Excerpted data START

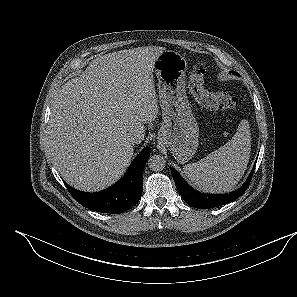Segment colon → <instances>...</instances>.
I'll return each mask as SVG.
<instances>
[{"instance_id": "5ec220e1", "label": "colon", "mask_w": 297, "mask_h": 297, "mask_svg": "<svg viewBox=\"0 0 297 297\" xmlns=\"http://www.w3.org/2000/svg\"><path fill=\"white\" fill-rule=\"evenodd\" d=\"M206 68L197 65L193 68L189 78V89L193 97L206 109L232 110L237 106V99L228 93L209 92L204 85Z\"/></svg>"}]
</instances>
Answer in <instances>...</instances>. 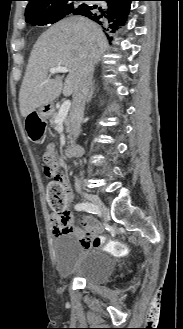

Excerpted data END

▶ Required work
Each line above is to be repeated exactly as written; no picture is carried over.

▶ Response to the exercise
Segment colon → <instances>...</instances>.
I'll return each mask as SVG.
<instances>
[{"instance_id": "5ec220e1", "label": "colon", "mask_w": 297, "mask_h": 297, "mask_svg": "<svg viewBox=\"0 0 297 297\" xmlns=\"http://www.w3.org/2000/svg\"><path fill=\"white\" fill-rule=\"evenodd\" d=\"M206 68L197 65L193 68L189 78V89L193 97L206 109L232 110L237 106V99L228 93L209 92L204 85Z\"/></svg>"}]
</instances>
Answer in <instances>...</instances>. 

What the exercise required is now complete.